Long story short, I lost everything except my gamertag which I got from recover gamertag. After the incident, I started to do strenuous research resulting in a couple finds including
http://www.ehow.com/how_2080168_connect-xbox-computer-transfer-data.html
and
http://us.codejunkies.com/support/article.aspx?article_id=272.

I have made sure I didnt overwrite my lost data, and still nothing is working. I rather not pay money, mod my xbox (as i just got it) ,or actually break open my hardrive. Thanks for your time and patience.


----------



## Elvenleader3

I don't think there is any way to get it back. I remember some people having the same exact problem. 

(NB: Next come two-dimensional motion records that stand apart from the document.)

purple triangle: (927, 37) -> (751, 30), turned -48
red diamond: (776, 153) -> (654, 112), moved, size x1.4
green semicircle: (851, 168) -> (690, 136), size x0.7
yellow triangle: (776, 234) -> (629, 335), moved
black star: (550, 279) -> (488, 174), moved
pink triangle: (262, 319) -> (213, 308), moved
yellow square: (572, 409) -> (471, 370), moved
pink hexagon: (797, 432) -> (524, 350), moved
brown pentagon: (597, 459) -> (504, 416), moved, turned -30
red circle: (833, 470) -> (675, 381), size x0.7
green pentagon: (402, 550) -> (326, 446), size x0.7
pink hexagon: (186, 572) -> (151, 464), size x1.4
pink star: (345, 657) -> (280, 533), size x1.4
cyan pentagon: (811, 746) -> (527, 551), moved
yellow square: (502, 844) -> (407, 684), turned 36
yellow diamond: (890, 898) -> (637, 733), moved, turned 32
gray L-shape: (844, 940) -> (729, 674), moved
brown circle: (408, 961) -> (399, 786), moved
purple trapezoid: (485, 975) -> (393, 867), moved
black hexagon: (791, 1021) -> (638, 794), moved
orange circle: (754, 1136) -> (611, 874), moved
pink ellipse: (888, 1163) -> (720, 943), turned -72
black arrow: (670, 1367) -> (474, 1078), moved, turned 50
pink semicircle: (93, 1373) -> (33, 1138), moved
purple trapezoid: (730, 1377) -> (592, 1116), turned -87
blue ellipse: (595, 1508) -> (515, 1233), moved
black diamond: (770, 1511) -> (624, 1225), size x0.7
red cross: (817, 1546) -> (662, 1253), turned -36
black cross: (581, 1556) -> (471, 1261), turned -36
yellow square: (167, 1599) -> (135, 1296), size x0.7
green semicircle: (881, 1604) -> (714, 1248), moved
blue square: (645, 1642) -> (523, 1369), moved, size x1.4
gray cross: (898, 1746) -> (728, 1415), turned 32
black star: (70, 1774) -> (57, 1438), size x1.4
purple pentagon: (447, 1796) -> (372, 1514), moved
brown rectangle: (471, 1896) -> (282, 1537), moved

The only way to prevent it from happening again is to make sure you know what you are clicking before you delete. You were probably better off just moving the files instead of copying them so you didn't have to delete them.


----------



## starclimber1928

I am pretty sure there is though. have you heard of Computer Therensics? I have heard of people getting it back, but I just need some help to get it.


----------



## Elvenleader3

Actually, no, I haven't heard of Computer Therensics. I couldn't find anything on it, so if you could give me a link.


----------



## starclimber1928

I really dont know much about it myself. All I knlow is that it has something to do with the fact that once something is deleted, there is still a very small piece of it remaining. Thats how programs like recover your files get ur files back and stuff.


----------



## Elvenleader3

Like a system restore? I don't think that's really possible here, considering that you didn't back up the files anywhere.


----------



## Aus_Karlos

As the Xbox 360 formats its HDDs in FAT32 you can take it out and install the HDD into a PC (Do not Format), then use free recovery software to find the data you have deleted and restore it to its original directory. If it does find anything you will need to restore the files to your PC's HDD for the time been as you cannot write to the sectors of the HDD its trying to recover from. You may override other data you need to recover.

This method should work as PCs use FAT32 file systems. However data recovery is not very good with FAT32 (technical info)... Best of luck though...

Also try not to install/or copy files to the Xbox 360 HDD you my override your files.


----------



## harri506

Actually its data forensics and yes it is the restoration of "erased" data. Hook it up to your PC and look for a software i believe is called "diskinternals uneraser" it should bring your temp deleted files back.

Best of luck!


----------



## ebackhus

I thought the 360 used a format similar to MacOS.


----------



## harri506

Nope its FAT32 that's why it takes 4GB+ games so easily... In most cases...


----------